The fact that it is such an open community shouldn't be misconstrued to mean that every couple is going to play with any other couple regardless of their body type. We have found that meeting other couples in the LS enhances our relationship and that our lives are much richer and more full due to the amazing people we continue to meet. We may have missed some of those opportunities had our focus always been "Is this someone I/we feel comfortable 'playing' with?"

Having said that - we make it as clear as possible that just because we meet . . . doesn't suggest we will play . . . even if we REALLY like you. For some people . . . that is unattractive. We respect that. In the meantime - body type really has little to do with whether or not we will meet and/or become friends - but effort to be your best self does (that includes personality, sense of humor, and positive outlook on life).

I feel sorry for those whose only criteria to meet is the size of the boobs/butt/cock/belly/stretch marks/etc or whether or not there will be 'guaranteed' play time. Attraction can grow on you . . . at least it has for us and the folks we hang out with. YMMV.
The amount of body shaming in this community is a bit of a let down TBH. I feel men are WAY more understanding & accommodating than women these days. Seems like a bunch of women who want to be desired regarding of what they look like all while men are expected to be fit, tall & pack a huge cock!!!
It's quite silly & shallow if you're going to base everything off size & shape. We have found cool chill people are way funner to be around & play with...
[quote=SHYCOUPLEID]The amount of body shaming in this community is a bit of a let down TBH. I feel men are WAY more understanding & accommodating than women these days. Seems like a bunch of women who want to be desired regarding of what they look like all while men are expected to be fit, tall & pack a huge cock!!!
It's quite silly & shallow if you're going to base everything off size & shape. We have found cool chill people are way funner to be around & play with...

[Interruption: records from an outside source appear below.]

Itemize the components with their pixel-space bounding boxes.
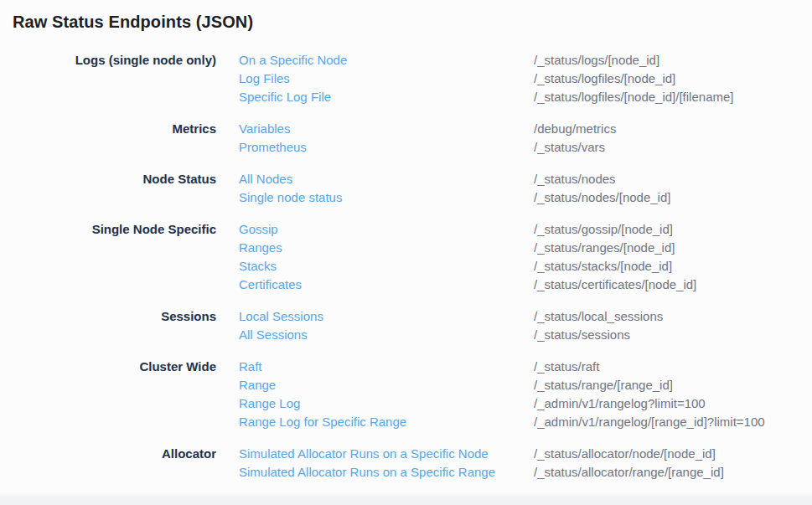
paths-column: /_status/nodes/_status/nodes/[node_id]: [534, 170, 812, 207]
endpoint-path: /_status/allocator/node/[node_id]: [534, 445, 812, 463]
endpoint-path: /_status/stacks/[node_id]: [534, 257, 812, 276]
endpoint-path: /_status/nodes/[node_id]: [534, 188, 812, 207]
endpoint-link[interactable]: Ranges: [239, 239, 282, 257]
category-label: Logs (single node only): [0, 51, 216, 106]
endpoint-path: /_status/allocator/range/[range_id]: [534, 463, 812, 482]
endpoint-section-row: Node Status All NodesSingle node status …: [0, 170, 812, 207]
endpoint-link[interactable]: Range Log: [239, 394, 300, 413]
endpoint-link[interactable]: Single node status: [239, 188, 342, 207]
endpoint-sections: Logs (single node only) On a Specific No…: [0, 51, 812, 482]
paths-column: /debug/metrics/_status/vars: [534, 120, 812, 157]
paths-column: /_status/logs/[node_id]/_status/logfiles…: [534, 51, 812, 106]
endpoint-path: /_admin/v1/rangelog?limit=100: [534, 394, 812, 413]
endpoint-link[interactable]: Prometheus: [239, 138, 307, 157]
paths-column: /_status/allocator/node/[node_id]/_statu…: [534, 445, 812, 482]
paths-column: /_status/gossip/[node_id]/_status/ranges…: [534, 220, 812, 294]
endpoint-path: /_status/local_sessions: [534, 307, 812, 326]
category-label: Allocator: [0, 445, 216, 482]
page-title: Raw Status Endpoints (JSON): [0, 0, 812, 33]
links-column: On a Specific NodeLog FilesSpecific Log …: [239, 51, 511, 106]
endpoint-section-row: Single Node Specific GossipRangesStacksC…: [0, 220, 812, 294]
endpoint-path: /_status/gossip/[node_id]: [534, 220, 812, 239]
endpoint-path: /_status/ranges/[node_id]: [534, 239, 812, 257]
endpoint-path: /_status/certificates/[node_id]: [534, 276, 812, 294]
endpoint-link[interactable]: Local Sessions: [239, 307, 323, 326]
endpoint-link[interactable]: Range: [239, 376, 276, 394]
endpoint-path: /_status/range/[range_id]: [534, 376, 812, 394]
endpoint-link[interactable]: Gossip: [239, 220, 278, 239]
endpoint-section-row: Allocator Simulated Allocator Runs on a …: [0, 445, 812, 482]
footer-strip: [0, 492, 812, 505]
endpoint-path: /_status/logfiles/[node_id]: [534, 70, 812, 88]
category-label: Cluster Wide: [0, 358, 216, 431]
endpoint-link[interactable]: Specific Log File: [239, 88, 331, 106]
endpoint-path: /_status/nodes: [534, 170, 812, 188]
links-column: GossipRangesStacksCertificates: [239, 220, 511, 294]
endpoint-section-row: Logs (single node only) On a Specific No…: [0, 51, 812, 106]
links-column: All NodesSingle node status: [239, 170, 511, 207]
endpoint-path: /_status/raft: [534, 358, 812, 376]
endpoint-link[interactable]: Simulated Allocator Runs on a Specific R…: [239, 463, 495, 482]
endpoint-link[interactable]: Simulated Allocator Runs on a Specific N…: [239, 445, 489, 463]
endpoint-link[interactable]: Variables: [239, 120, 290, 138]
category-label: Single Node Specific: [0, 220, 216, 294]
links-column: RaftRangeRange LogRange Log for Specific…: [239, 358, 511, 431]
links-column: VariablesPrometheus: [239, 120, 511, 157]
endpoint-path: /_status/sessions: [534, 326, 812, 344]
paths-column: /_status/raft/_status/range/[range_id]/_…: [534, 358, 812, 431]
endpoint-path: /_status/vars: [534, 138, 812, 157]
links-column: Simulated Allocator Runs on a Specific N…: [239, 445, 511, 482]
category-label: Metrics: [0, 120, 216, 157]
endpoint-path: /debug/metrics: [534, 120, 812, 138]
endpoint-link[interactable]: Raft: [239, 358, 262, 376]
endpoint-path: /_admin/v1/rangelog/[range_id]?limit=100: [534, 413, 812, 431]
endpoint-link[interactable]: Stacks: [239, 257, 277, 276]
endpoint-path: /_status/logs/[node_id]: [534, 51, 812, 70]
endpoint-link[interactable]: On a Specific Node: [239, 51, 347, 70]
links-column: Local SessionsAll Sessions: [239, 307, 511, 344]
endpoint-link[interactable]: All Nodes: [239, 170, 292, 188]
endpoint-link[interactable]: Range Log for Specific Range: [239, 413, 406, 431]
endpoint-section-row: Metrics VariablesPrometheus /debug/metri…: [0, 120, 812, 157]
endpoint-section-row: Sessions Local SessionsAll Sessions /_st…: [0, 307, 812, 344]
debug-page: Raw Status Endpoints (JSON) Logs (single…: [0, 0, 812, 505]
endpoint-link[interactable]: Log Files: [239, 70, 290, 88]
category-label: Node Status: [0, 170, 216, 207]
endpoint-path: /_status/logfiles/[node_id]/[filename]: [534, 88, 812, 106]
endpoint-link[interactable]: Certificates: [239, 276, 302, 294]
category-label: Sessions: [0, 307, 216, 344]
endpoint-link[interactable]: All Sessions: [239, 326, 308, 344]
paths-column: /_status/local_sessions/_status/sessions: [534, 307, 812, 344]
endpoint-section-row: Cluster Wide RaftRangeRange LogRange Log…: [0, 358, 812, 431]
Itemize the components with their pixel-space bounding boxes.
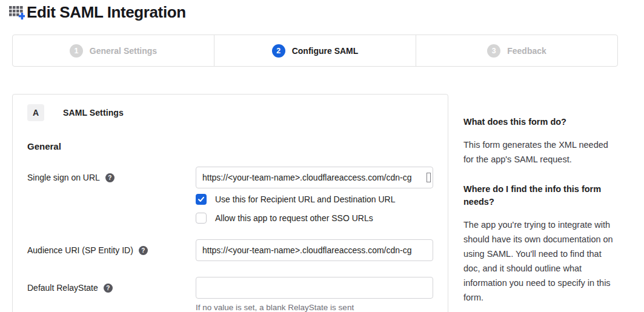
default-relaystate-input[interactable] <box>196 277 433 299</box>
step-feedback[interactable]: 3 Feedback <box>416 35 617 66</box>
input-wrapper <box>196 277 433 299</box>
saml-settings-card: A SAML Settings General Single sign on U… <box>12 94 448 312</box>
text-cursor <box>427 173 431 182</box>
relaystate-helper-text: If no value is set, a blank RelayState i… <box>196 303 433 312</box>
field-label-cell: Default RelayState ? <box>27 277 196 293</box>
field-control-cell: Use this for Recipient URL and Destinati… <box>196 167 433 224</box>
field-row-default-relaystate: Default RelayState ? If no value is set,… <box>27 277 433 312</box>
field-control-cell <box>196 239 433 261</box>
recipient-url-checkbox[interactable] <box>196 194 207 205</box>
wizard-stepper: 1 General Settings 2 Configure SAML 3 Fe… <box>12 35 618 67</box>
section-header: A SAML Settings <box>27 104 433 121</box>
page-title: Edit SAML Integration <box>27 3 186 22</box>
step-label: Feedback <box>507 46 546 56</box>
input-wrapper <box>196 239 433 261</box>
audience-uri-input[interactable] <box>196 239 433 261</box>
page-header: Edit SAML Integration <box>8 3 186 22</box>
input-wrapper <box>196 167 433 188</box>
single-sign-on-url-input[interactable] <box>196 167 433 188</box>
audience-uri-label: Audience URI (SP Entity ID) <box>27 245 133 255</box>
help-icon[interactable]: ? <box>105 173 115 182</box>
help-sidebar: What does this form do? This form genera… <box>463 116 615 312</box>
recipient-url-checkbox-label: Use this for Recipient URL and Destinati… <box>215 194 396 204</box>
step-number-badge: 2 <box>272 44 285 58</box>
section-badge-a: A <box>27 104 44 121</box>
step-configure-saml[interactable]: 2 Configure SAML <box>214 35 416 66</box>
general-group-title: General <box>27 141 433 151</box>
sidebar-body-where: The app you're trying to integrate with … <box>463 217 615 305</box>
field-control-cell: If no value is set, a blank RelayState i… <box>196 277 433 312</box>
add-app-icon <box>8 4 25 21</box>
other-sso-urls-checkbox-label: Allow this app to request other SSO URLs <box>215 213 373 223</box>
sidebar-heading-what: What does this form do? <box>463 116 615 128</box>
other-sso-urls-checkbox-row: Allow this app to request other SSO URLs <box>196 213 433 224</box>
field-row-audience-uri: Audience URI (SP Entity ID) ? <box>27 239 433 261</box>
single-sign-on-url-label: Single sign on URL <box>27 173 100 182</box>
checkmark-icon <box>198 196 205 203</box>
sidebar-body-what: This form generates the XML needed for t… <box>463 138 615 167</box>
help-icon[interactable]: ? <box>139 246 148 255</box>
field-row-single-sign-on-url: Single sign on URL ? Use this for Recipi… <box>27 167 433 224</box>
help-icon[interactable]: ? <box>104 284 113 293</box>
section-title: SAML Settings <box>63 108 124 118</box>
step-label: Configure SAML <box>292 46 359 56</box>
field-label-cell: Single sign on URL ? <box>27 167 196 182</box>
step-label: General Settings <box>90 46 157 56</box>
step-general-settings[interactable]: 1 General Settings <box>13 35 214 66</box>
edit-saml-integration-page: Edit SAML Integration 1 General Settings… <box>0 0 644 312</box>
sidebar-heading-where: Where do I find the info this form needs… <box>463 183 615 208</box>
step-number-badge: 3 <box>487 44 500 58</box>
default-relaystate-label: Default RelayState <box>27 283 98 293</box>
recipient-url-checkbox-row: Use this for Recipient URL and Destinati… <box>196 194 433 205</box>
step-number-badge: 1 <box>70 44 83 58</box>
other-sso-urls-checkbox[interactable] <box>196 213 207 224</box>
field-label-cell: Audience URI (SP Entity ID) ? <box>27 239 196 255</box>
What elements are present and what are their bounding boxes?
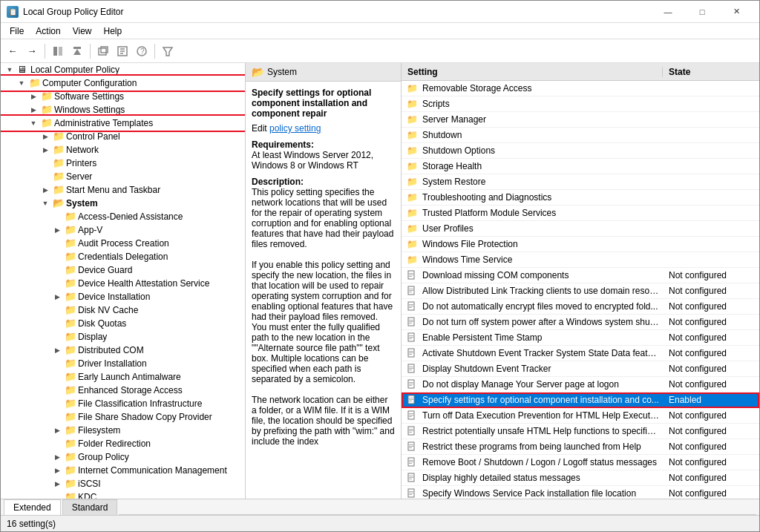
svg-rect-36 (409, 354, 412, 355)
tree-item-file-class[interactable]: ​ 📁 File Classification Infrastructure (1, 397, 245, 410)
right-panel: Setting State 📁Removable Storage Access📁… (402, 63, 759, 499)
tree-item-filesystem[interactable]: ▶ 📁 Filesystem (1, 424, 245, 437)
item-label: System Restore (419, 175, 663, 188)
tree-item-local-computer-policy[interactable]: ▼ 🖥 Local Computer Policy (1, 63, 245, 76)
status-bar: 16 setting(s) (1, 515, 759, 531)
item-label: Display highly detailed status messages (419, 471, 663, 485)
right-list-item[interactable]: 📁Storage Health (402, 159, 759, 174)
tree-item-device-install[interactable]: ▶ 📁 Device Installation (1, 290, 245, 303)
right-list-item[interactable]: Remove Boot / Shutdown / Logon / Logoff … (402, 455, 759, 470)
item-state: Not configured (663, 409, 759, 422)
maximize-button[interactable]: □ (685, 1, 719, 23)
tree-item-app-v[interactable]: ▶ 📁 App-V (1, 223, 245, 237)
right-list-item[interactable]: 📁Server Manager (402, 112, 759, 128)
tree-label: Network (66, 145, 99, 155)
tree-item-kdc[interactable]: ​ 📁 KDC (1, 490, 245, 499)
forward-button[interactable]: → (23, 42, 41, 60)
tree-item-server[interactable]: ​ 📁 Server (1, 170, 245, 183)
tree-item-folder-redir[interactable]: ​ 📁 Folder Redirection (1, 437, 245, 450)
tree-item-printers[interactable]: ​ 📁 Printers (1, 157, 245, 170)
right-list-item[interactable]: Download missing COM componentsNot confi… (402, 268, 759, 283)
tree-item-device-guard[interactable]: ​ 📁 Device Guard (1, 263, 245, 277)
new-window-button[interactable] (94, 42, 112, 60)
right-list-item[interactable]: 📁Shutdown (402, 128, 759, 143)
tree-item-driver-install[interactable]: ​ 📁 Driver Installation (1, 357, 245, 370)
policy-setting-link[interactable]: policy setting (269, 123, 321, 134)
close-button[interactable]: ✕ (719, 1, 753, 23)
middle-scroll[interactable]: Specify settings for optional component … (246, 82, 401, 499)
tree-item-display[interactable]: ​ 📁 Display (1, 330, 245, 344)
tree-item-early-launch[interactable]: ​ 📁 Early Launch Antimalware (1, 370, 245, 384)
right-list-item[interactable]: 📁Shutdown Options (402, 143, 759, 159)
up-button[interactable] (68, 42, 86, 60)
right-list-item[interactable]: 📁Troubleshooting and Diagnostics (402, 190, 759, 206)
right-list-item[interactable]: Do not automatically encrypt files moved… (402, 299, 759, 315)
right-list-item[interactable]: 📁User Profiles (402, 221, 759, 237)
tree-item-credentials[interactable]: ​ 📁 Credentials Delegation (1, 250, 245, 263)
tree-label: Enhanced Storage Access (78, 385, 183, 395)
menu-view[interactable]: View (67, 24, 98, 38)
right-list-item[interactable]: 📁Scripts (402, 96, 759, 112)
right-list-item[interactable]: 📁Windows File Protection (402, 237, 759, 252)
tree-item-software-settings[interactable]: ▶ 📁 Software Settings (1, 90, 245, 103)
tree-label: Computer Configuration (42, 78, 137, 88)
tree-item-device-health[interactable]: ​ 📁 Device Health Attestation Service (1, 277, 245, 290)
svg-rect-44 (409, 385, 412, 386)
tree-item-start-menu[interactable]: ▶ 📁 Start Menu and Taskbar (1, 183, 245, 197)
tree-item-disk-nv[interactable]: ​ 📁 Disk NV Cache (1, 303, 245, 317)
tree-item-disk-quotas[interactable]: ​ 📁 Disk Quotas (1, 317, 245, 330)
tree-item-access-denied[interactable]: ​ 📁 Access-Denied Assistance (1, 210, 245, 223)
right-list-item[interactable]: Turn off Data Execution Prevention for H… (402, 408, 759, 424)
right-list-item[interactable]: Allow Distributed Link Tracking clients … (402, 283, 759, 299)
tree-item-file-share[interactable]: ​ 📁 File Share Shadow Copy Provider (1, 410, 245, 424)
right-list-item[interactable]: Do not turn off system power after a Win… (402, 315, 759, 330)
svg-rect-39 (409, 368, 413, 369)
right-list-item[interactable]: 📁System Restore (402, 174, 759, 190)
svg-rect-42 (409, 382, 413, 383)
right-list-item[interactable]: 📁Windows Time Service (402, 252, 759, 268)
tree-scroll[interactable]: ▼ 🖥 Local Computer Policy ▼ 📁 Computer C… (1, 63, 245, 499)
right-list-item[interactable]: Specify settings for optional component … (402, 393, 759, 408)
right-list-item[interactable]: Display highly detailed status messagesN… (402, 470, 759, 486)
tree-item-internet-comm[interactable]: ▶ 📁 Internet Communication Management (1, 464, 245, 477)
tree-item-iscsi[interactable]: ▶ 📁 iSCSI (1, 477, 245, 490)
folder-icon: 📁 (65, 251, 76, 263)
right-list-item[interactable]: Specify Windows Service Pack installatio… (402, 486, 759, 499)
right-list-item[interactable]: Enable Persistent Time StampNot configur… (402, 330, 759, 346)
tree-item-network[interactable]: ▶ 📁 Network (1, 143, 245, 157)
right-list-item[interactable]: Do not display Manage Your Server page a… (402, 377, 759, 393)
right-list-item[interactable]: 📁Trusted Platform Module Services (402, 206, 759, 221)
folder-icon: 📁 (65, 344, 76, 356)
help-button[interactable]: ? (133, 42, 151, 60)
right-list-item[interactable]: 📁Removable Storage Access (402, 81, 759, 96)
tab-extended[interactable]: Extended (4, 499, 61, 516)
tree-item-computer-config[interactable]: ▼ 📁 Computer Configuration (1, 76, 245, 90)
filter-button[interactable] (159, 42, 177, 60)
folder-icon: 📁 (65, 384, 76, 396)
tree-label: System (66, 198, 98, 208)
properties-button[interactable] (114, 42, 131, 60)
menu-file[interactable]: File (4, 24, 30, 38)
tree-item-group-policy[interactable]: ▶ 📁 Group Policy (1, 450, 245, 464)
minimize-button[interactable]: — (651, 1, 685, 23)
tree-item-admin-templates[interactable]: ▼ 📁 Administrative Templates (1, 116, 245, 130)
tree-item-windows-settings[interactable]: ▶ 📁 Windows Settings (1, 103, 245, 116)
tree-item-enhanced-storage[interactable]: ​ 📁 Enhanced Storage Access (1, 384, 245, 397)
right-list-item[interactable]: Activate Shutdown Event Tracker System S… (402, 346, 759, 361)
tree-label: Disk Quotas (78, 318, 126, 329)
right-list-item[interactable]: Display Shutdown Event TrackerNot config… (402, 361, 759, 377)
tree-item-control-panel[interactable]: ▶ 📁 Control Panel (1, 130, 245, 143)
show-hide-button[interactable] (49, 42, 67, 60)
menu-action[interactable]: Action (30, 24, 66, 38)
tree-item-system[interactable]: ▼ 📂 System (1, 197, 245, 210)
folder-icon: 📁 (65, 264, 76, 276)
right-list[interactable]: 📁Removable Storage Access📁Scripts📁Server… (402, 81, 759, 499)
menu-help[interactable]: Help (98, 24, 128, 38)
right-list-item[interactable]: Restrict potentially unsafe HTML Help fu… (402, 424, 759, 439)
right-list-item[interactable]: Restrict these programs from being launc… (402, 439, 759, 455)
tab-standard[interactable]: Standard (62, 499, 118, 515)
tree-item-distributed-com[interactable]: ▶ 📁 Distributed COM (1, 344, 245, 357)
tree-label: Device Guard (78, 265, 132, 275)
back-button[interactable]: ← (4, 42, 22, 60)
tree-item-audit-process[interactable]: ​ 📁 Audit Process Creation (1, 237, 245, 250)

What a revealing and astute observation. Sounds like you managed to grasp the fun aspects of swinging as opposed to the more judgmental observations that some prefer.
All bodies change, for a myriad of reasons. Its just part of this weird experience we call life. If someone is shaming someone over physical appearance, they are a douche. Lucky for men we don't have to deal with our hips getting fucked up to push out a kid, or our gut getting cut open to pull out a kid. We have no right to diminish our sweet gals for experiencing some of life's nuances of reproduction.
Sad to say but this place is going down fast! when this is one of the more popular forum topics on a swingers site LOL … #titanic
Male half here and i love it. No shame at all. Somthing. To be proud of.
Personality is way more important than physical attributes. After 17 years of having kids and health problems I still get hard when she just looks at me. Love can make you blind or whatever that saying is...and having an open mind to the fact that most of us are not a perfect picture of health is key. Is there shallow people who only want hwp couples yes but us who like to eat pizza and drink more than just water are more interested in who are than what you look like.